Kepa não se sentiu suficientemente corajoso para sair de casa e sequer pisou fora do quarto. Levantou, foi ao banheiro, lavou o rosto e voltou para a cama, onde ficou sentado por vários minutos. Na cozinha desde o meio da manhã, Jorginho já havia preparado o almoço e subiu as escadas para chamá-lo mais uma vez.

— Coma alguma coisa — ele se sentou ao lado do espanhol. — Amore mio... você não pode ficar aqui para sempre.

— Não estou com fome.

Os dois se mantiveram em silêncio e observaram a chuva que caía do lado de fora. 

— Passei quase três horas preparando o assado de carne que você gosta — ele estendeu a mão para o goleiro, que abaixou a cabeça. — Venha. Preparei torradas com ervas e molho de tomate com pedaços... é tudo que você gosta.

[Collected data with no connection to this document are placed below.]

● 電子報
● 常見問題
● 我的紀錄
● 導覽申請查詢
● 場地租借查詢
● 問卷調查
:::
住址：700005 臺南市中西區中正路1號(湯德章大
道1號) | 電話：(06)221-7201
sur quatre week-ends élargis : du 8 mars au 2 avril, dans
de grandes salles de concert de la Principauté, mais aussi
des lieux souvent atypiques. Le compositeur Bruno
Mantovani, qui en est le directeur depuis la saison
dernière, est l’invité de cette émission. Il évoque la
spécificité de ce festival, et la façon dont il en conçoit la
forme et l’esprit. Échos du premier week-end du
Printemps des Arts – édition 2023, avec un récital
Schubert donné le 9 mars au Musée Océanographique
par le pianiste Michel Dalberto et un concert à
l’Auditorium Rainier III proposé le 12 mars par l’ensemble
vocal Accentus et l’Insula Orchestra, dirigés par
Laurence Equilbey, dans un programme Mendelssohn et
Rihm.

— Jorgi, comida não vai trazê-la de volta.

— Eu sei, mas hoje nós temos que cumprir uma das vontades da Isa e preciso que você coma antes de fazermos isso. Nem mesmo o cheiro do almoço te deixou com fome?

— Não. Me perdoe — Kepa ficou desapontado e olhou para o chão.

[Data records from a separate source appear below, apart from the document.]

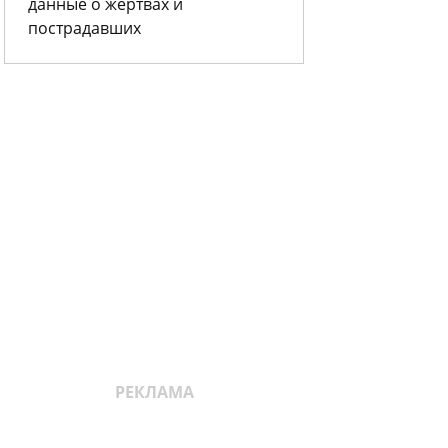
данные о жертвах и
пострадавших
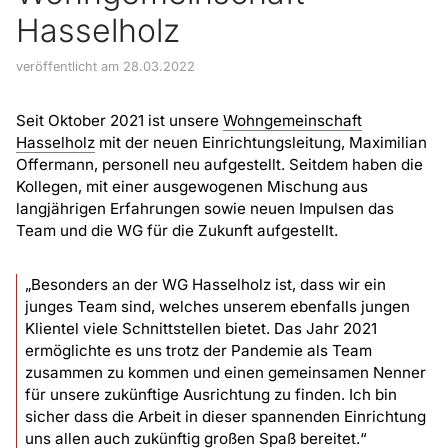
Hasselholz
veröffentlicht am 28.03.2022
Seit Oktober 2021 ist unsere
Wohngemeinschaft
Hasselholz
mit der neuen Einrichtungsleitung, Maximilian
Offermann, personell neu aufgestellt. Seitdem haben die
Kollegen, mit einer ausgewogenen Mischung aus
langjährigen Erfahrungen sowie neuen Impulsen das
Team und die WG für die Zukunft aufgestellt.
„Besonders an der WG Hasselholz ist, dass wir ein
junges Team sind, welches unserem ebenfalls jungen
Klientel viele Schnittstellen bietet. Das Jahr 2021
ermöglichte es uns trotz der Pandemie als Team
zusammen zu kommen und einen gemeinsamen Nenner
für unsere zukünftige Ausrichtung zu finden. Ich bin
sicher dass die Arbeit in dieser spannenden Einrichtung
uns allen auch zukünftig großen Spaß bereitet.“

— Tudo bem, eu guardo para o jantar — Jorginho forçou um sorriso. — Quando você vai a Bilbao para jogar as cinzas da Isabel no mar?

— Ainda não sei. Talvez amanhã...

O brasileiro o abraçou. Não quis fazer mais perguntas e decidiu deixá-lo em paz.

— Bom, eu vou guardar o almoço na geladeira e esperar por você na sala. Use o tempo que precisar para se arrumar, mas lembre-se que precisamos ir ao Tâmisa.

Jorginho saiu do quarto e voltou ao primeiro andar da casa. A campainha foi tocada e Jorginho abriu a porta. Kovačić entrou agitado.

— Está tudo bem, Kova?

— Acho que preciso de...

— Um abraço — o brasileiro completou a frase. — Vamos lá, Mateo... ninguém aqui precisa esconder que está triste.

Os amigos se abraçaram enquanto o croata engoliu o choro. Ele havia se afeiçoado muito a Isabel nos meses anteriores e ficou decepcionado com a partida dela.

— Imagino que o Kepa esteja isolado.

— Sim. Até preparei o almoço, mas ele sequer saiu do quarto — Jorginho mordeu os lábios, chateado com a situação. — Não sei o que posso fazer.

— Já disse que não precisa se preocupar tanto. Onde está a comida? — o goleiro apareceu na sala vestido para sair, mesmo desanimado. — Ah, oi Kova.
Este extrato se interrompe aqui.